Extracted data:
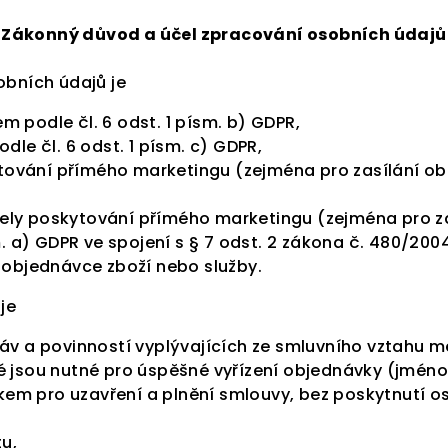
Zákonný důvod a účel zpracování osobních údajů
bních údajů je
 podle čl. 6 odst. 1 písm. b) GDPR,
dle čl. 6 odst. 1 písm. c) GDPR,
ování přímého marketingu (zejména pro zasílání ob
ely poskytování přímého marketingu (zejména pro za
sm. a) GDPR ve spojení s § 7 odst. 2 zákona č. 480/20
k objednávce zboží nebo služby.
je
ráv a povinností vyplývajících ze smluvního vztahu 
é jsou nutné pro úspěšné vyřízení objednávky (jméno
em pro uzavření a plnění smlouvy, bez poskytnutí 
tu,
...
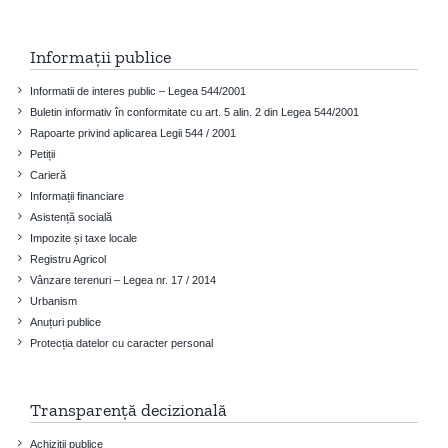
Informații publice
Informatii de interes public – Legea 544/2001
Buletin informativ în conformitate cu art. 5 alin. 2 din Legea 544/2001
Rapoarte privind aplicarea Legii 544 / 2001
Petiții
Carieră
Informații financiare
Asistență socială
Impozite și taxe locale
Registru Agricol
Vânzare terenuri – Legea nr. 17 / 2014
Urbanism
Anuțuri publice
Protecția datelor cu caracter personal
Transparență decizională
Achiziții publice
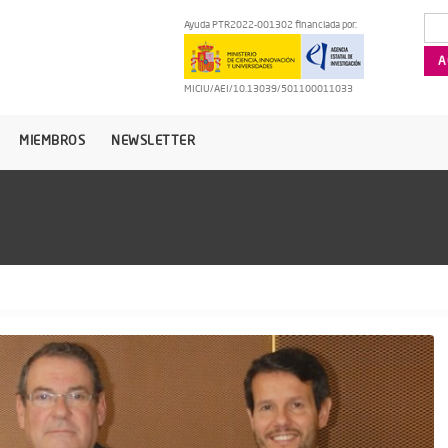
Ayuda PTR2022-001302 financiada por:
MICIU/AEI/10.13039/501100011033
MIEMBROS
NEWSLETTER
---
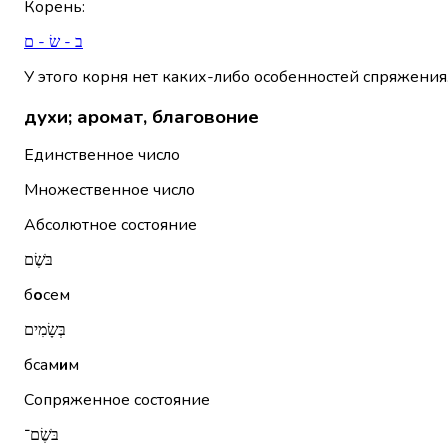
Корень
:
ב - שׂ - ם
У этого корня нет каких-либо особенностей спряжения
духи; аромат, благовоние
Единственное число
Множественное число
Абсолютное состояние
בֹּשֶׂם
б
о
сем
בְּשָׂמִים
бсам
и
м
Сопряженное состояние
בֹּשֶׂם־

What to produce: For the word "marketingu", count the lines of the records that contain it and give only the number.

Worked solution: 2